Here, however, it may be asked, Whose conduct the Art is supposed to direct? and some further explanation on this point seems certainly to be required. First as regards Production---the term `Art of Production' might be fairly understood to denote a systematic exposition of the rules, by conforming to which individuals engaged in industry may produce the maximum of commodity with the minimum of cost. But Political Economy is not usually supposed to include such an exposition; and it appears to me that it would be difficult to give any general instruction of this kind, if it is to be more than a collection of common-places, without entering more fully than would be convenient into the details of particular kinds of industry. At any rate I do not propose to attempt this in the present book; I shall follow tradition in treating as the main subject of Political Economy, regarded as an Art of Production, the action of Government for the improvement of the national production: but it seems desirable, for completeness, to include in our consideration the action of private persons for the same end, so far as it is not prompted by the ordinary motives of pecuniary self-interest or regulated on commercial principles.
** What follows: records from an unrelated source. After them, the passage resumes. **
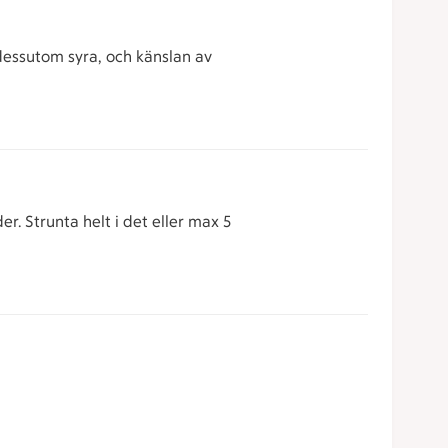
dessutom syra, och känslan av
er. Strunta helt i det eller max 5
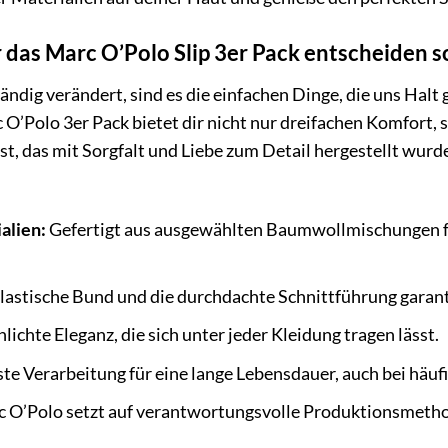
das Marc O’Polo Slip 3er Pack entscheiden so
ständig verändert, sind es die einfachen Dinge, die uns Halt
 O’Polo 3er Pack bietet dir nicht nur dreifachen Komfort, 
, das mit Sorgfalt und Liebe zum Detail hergestellt wurde. 
alien:
Gefertigt aus ausgewählten Baumwollmischungen f
lastische Bund und die durchdachte Schnittführung garan
lichte Eleganz, die sich unter jeder Kleidung tragen lässt.
e Verarbeitung für eine lange Lebensdauer, auch bei häu
 O’Polo setzt auf verantwortungsvolle Produktionsmetho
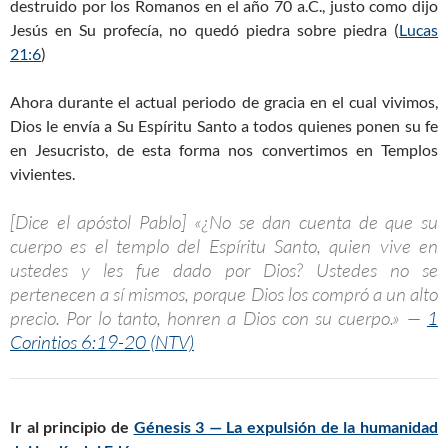
destruido por los Romanos en el año 70 a.C., justo como dijo
Jesús en Su profecía, no quedó piedra sobre piedra (
Lucas
21:6
)
Ahora durante el actual periodo de gracia en el cual vivimos,
Dios le envía a Su Espíritu Santo a todos quienes ponen su fe
en Jesucristo, de esta forma nos convertimos en Templos
vivientes.
[Dice el apóstol Pablo] «¿No se dan cuenta de que su
cuerpo es el templo del Espíritu Santo, quien vive en
ustedes y les fue dado por Dios? Ustedes no se
pertenecen a sí mismos, porque Dios los compró a un alto
precio. Por lo tanto, honren a Dios con su cuerpo.» —
1
Corintios 6:19-20 (NTV)
Ir al principio de
Génesis 3 — La expulsión de la humanidad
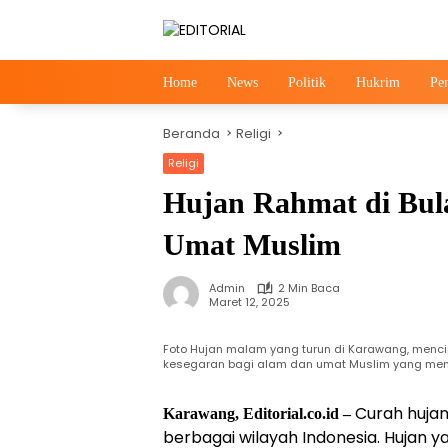
Langsung
ke
konten
Home
News
Politik
Hukrim
Pe
Beranda
Religi
Religi
Hujan Rahmat di Bul
Umat Muslim
Admin
2 Min Baca
Maret 12, 2025
Foto Hujan malam yang turun di Karawang, men
kesegaran bagi alam dan umat Muslim yang men
Curah hujan
Karawang, Editorial.co.id –
berbagai wilayah Indonesia. Hujan y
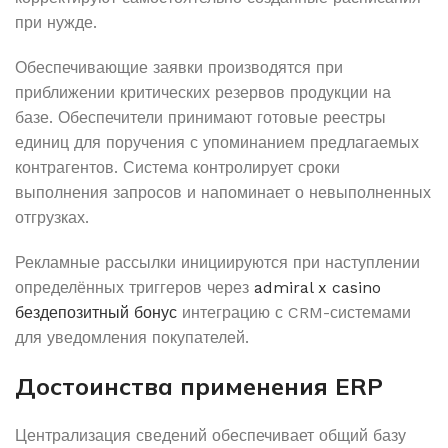
при нужде.
Обеспечивающие заявки производятся при
приближении критических резервов продукции на
базе. Обеспечители принимают готовые реестры
единиц для поручения с упоминанием предлагаемых
контрагентов. Система контролирует сроки
выполнения запросов и напоминает о невыполненных
отгрузках.
Рекламные рассылки инициируются при наступлении
определённых триггеров через
admiral x casino
бездепозитный бонус
интеграцию с CRM-системами
для уведомления покупателей.
Достоинства применения ERP
Централизация сведений обеспечивает общий базу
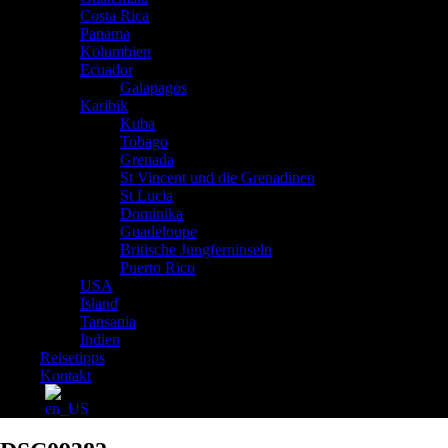
Costa Rica
Panama
Kolumbien
Ecuador
Galapagos
Karibik
Kuba
Tobago
Grenada
St Vincent und die Grenadinen
St Lucia
Dominika
Guadeloupe
Britische Jungferninseln
Puerto Rico
USA
Island
Tansania
Indien
Reisetipps
Kontakt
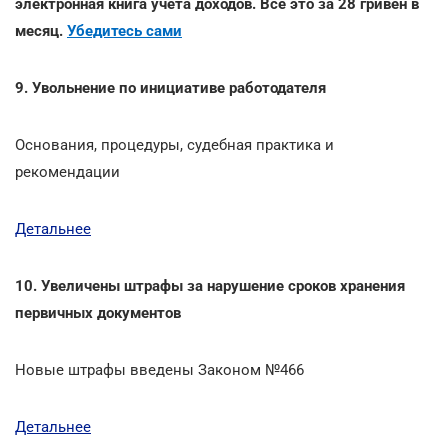
электронная книга учета доходов. Все это за 28 гривен в
месяц.
Убедитесь сами
9. Увольнение по инициативе работодателя
Основания, процедуры, судебная практика и
рекомендации
Детальнее
10. Увеличены штрафы за нарушение сроков хранения
первичных документов
Новые штрафы введены Законом №466
Детальнее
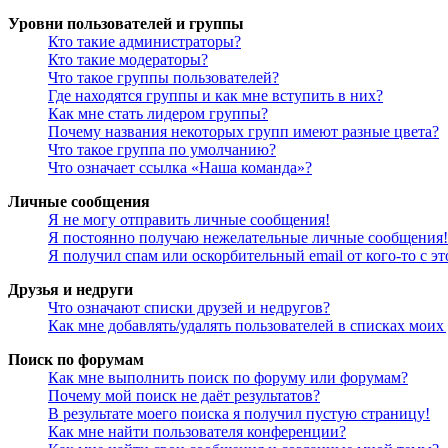
Уровни пользователей и группы
Кто такие администраторы?
Кто такие модераторы?
Что такое группы пользователей?
Где находятся группы и как мне вступить в них?
Как мне стать лидером группы?
Почему названия некоторых групп имеют разные цвета?
Что такое группа по умолчанию?
Что означает ссылка «Наша команда»?
Личные сообщения
Я не могу отправить личные сообщения!
Я постоянно получаю нежелательные личные сообщения!
Я получил спам или оскорбительный email от кого-то с э
Друзья и недруги
Что означают списки друзей и недругов?
Как мне добавлять/удалять пользователей в списках моих
Поиск по форумам
Как мне выполнить поиск по форуму или форумам?
Почему мой поиск не даёт результатов?
В результате моего поиска я получил пустую страницу!
Как мне найти пользователя конференции?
This extension of view is still more clearly called for in dealing with the Art of Distribution; where gratuitous labour and expenditure have, especially in modern times, largely supplemented the efforts of governments to mitigate the distressing inequalities in the distribution of produce, that are incidental to the existing competitive organisation of society.
Finally, I have to observe that, in defining the scope of the Art of Production, I have implied that the mere increase of population is not an end at which it aims. This is, I think, now the generally accepted view of political economists. A statesman, however, will generally desire, ceteris paribus, a large population for his country: and we shall find that some important kinds of governmental interference with industry---such as the regulation of land-tenure---have been partly advocated with a view to increase of population rather than of wealth. I propose therefore in one or two cases to consider the effects of governmental interference in relation to this end.